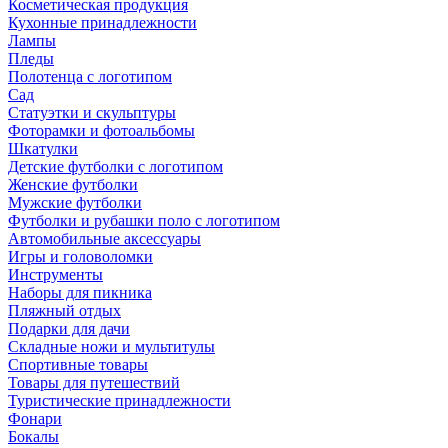
Косметическая продукция
Кухонные принадлежности
Лампы
Пледы
Полотенца с логотипом
Сад
Статуэтки и скульптуры
Фоторамки и фотоальбомы
Шкатулки
Детские футболки с логотипом
Женские футболки
Мужские футболки
Футболки и рубашки поло с логотипом
Автомобильные аксессуары
Игры и головоломки
Инструменты
Наборы для пикника
Пляжный отдых
Подарки для дачи
Складные ножи и мультитулы
Спортивные товары
Товары для путешествий
Туристические принадлежности
Фонари
Бокалы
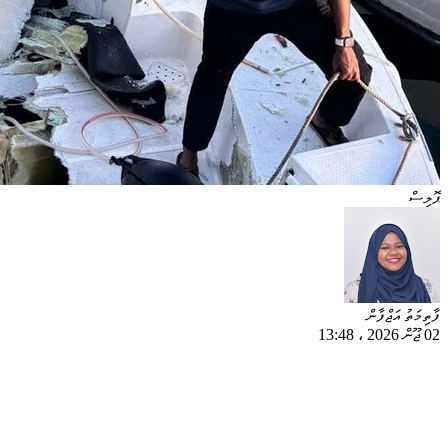
ޕޮލިސް
ފާތިމަތު އަޖްފާން
02 ޖޫން 2026
،
13:48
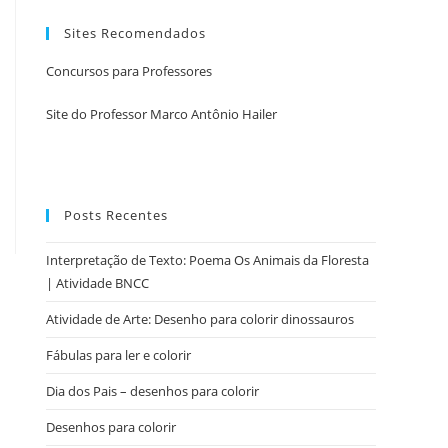
Sites Recomendados
Concursos para Professores
Site do Professor Marco Antônio Hailer
Posts Recentes
Interpretação de Texto: Poema Os Animais da Floresta
| Atividade BNCC
Atividade de Arte: Desenho para colorir dinossauros
Fábulas para ler e colorir
Dia dos Pais – desenhos para colorir
Desenhos para colorir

• Assignment:
Only the lines from the line containing "02 ޖޫން 2026" through the last line of the entries above should be reproduced, word for word and without pictures.

• Result:
02 ޖޫން 2026
،
13:48
Sites Recomendados
Concursos para Professores
Site do Professor Marco Antônio Hailer
Posts Recentes
Interpretação de Texto: Poema Os Animais da Floresta
| Atividade BNCC
Atividade de Arte: Desenho para colorir dinossauros
Fábulas para ler e colorir
Dia dos Pais – desenhos para colorir
Desenhos para colorir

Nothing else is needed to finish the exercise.